Raw data ▸

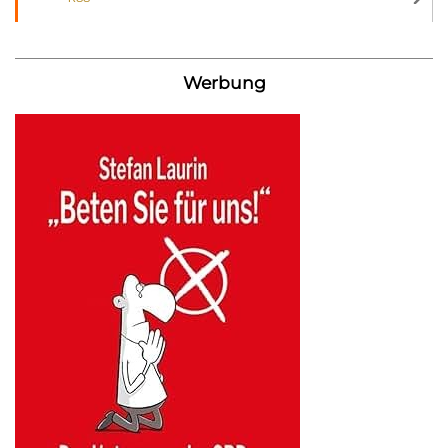
Werbung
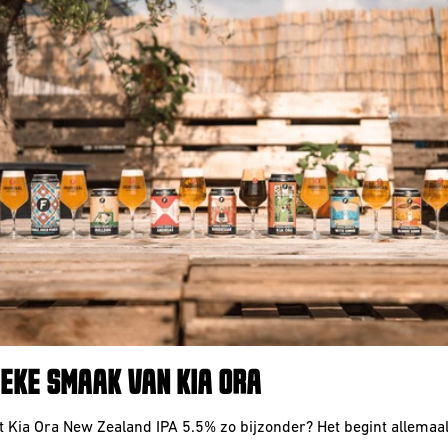
IEKE SMAAK VAN KIA ORA
 Kia Ora New Zealand IPA 5.5% zo bijzonder? Het begint allemaa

Task to complete ▸ All of the data is to be transcribed exactly, with images omitted.

Answer to the exercise ▸
Werbung
IEKE SMAAK VAN KIA ORA
 Kia Ora New Zealand IPA 5.5% zo bijzonder? Het begint allemaa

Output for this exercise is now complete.